##### Input #####

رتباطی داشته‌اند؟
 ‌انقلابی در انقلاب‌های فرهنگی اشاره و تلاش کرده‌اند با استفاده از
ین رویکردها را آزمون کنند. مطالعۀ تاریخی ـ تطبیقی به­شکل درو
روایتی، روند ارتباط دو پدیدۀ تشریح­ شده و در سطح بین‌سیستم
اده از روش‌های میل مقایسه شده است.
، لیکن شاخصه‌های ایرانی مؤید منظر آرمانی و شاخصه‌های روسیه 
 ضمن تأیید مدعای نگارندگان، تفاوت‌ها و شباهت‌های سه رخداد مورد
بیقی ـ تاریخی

#####
##### Input #####

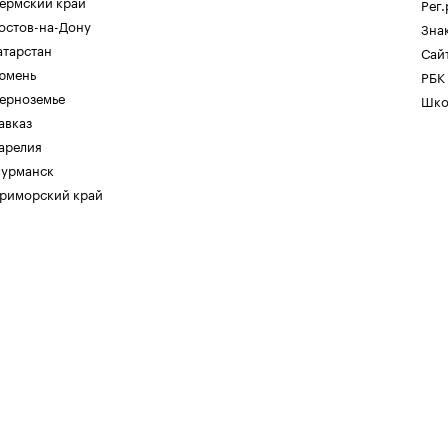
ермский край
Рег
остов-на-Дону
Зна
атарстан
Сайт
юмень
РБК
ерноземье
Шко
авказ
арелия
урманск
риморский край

#####
##### Input #####

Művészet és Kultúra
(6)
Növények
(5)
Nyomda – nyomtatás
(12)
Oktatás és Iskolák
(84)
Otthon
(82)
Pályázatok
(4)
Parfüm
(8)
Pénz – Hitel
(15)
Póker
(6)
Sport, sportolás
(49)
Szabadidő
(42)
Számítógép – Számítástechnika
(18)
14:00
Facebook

#####

> [Action item]: Taking the records as a whole, report how many of their lines include the word "تاریخی". Nothing but the number is wanted.

> [Exercise result]: 2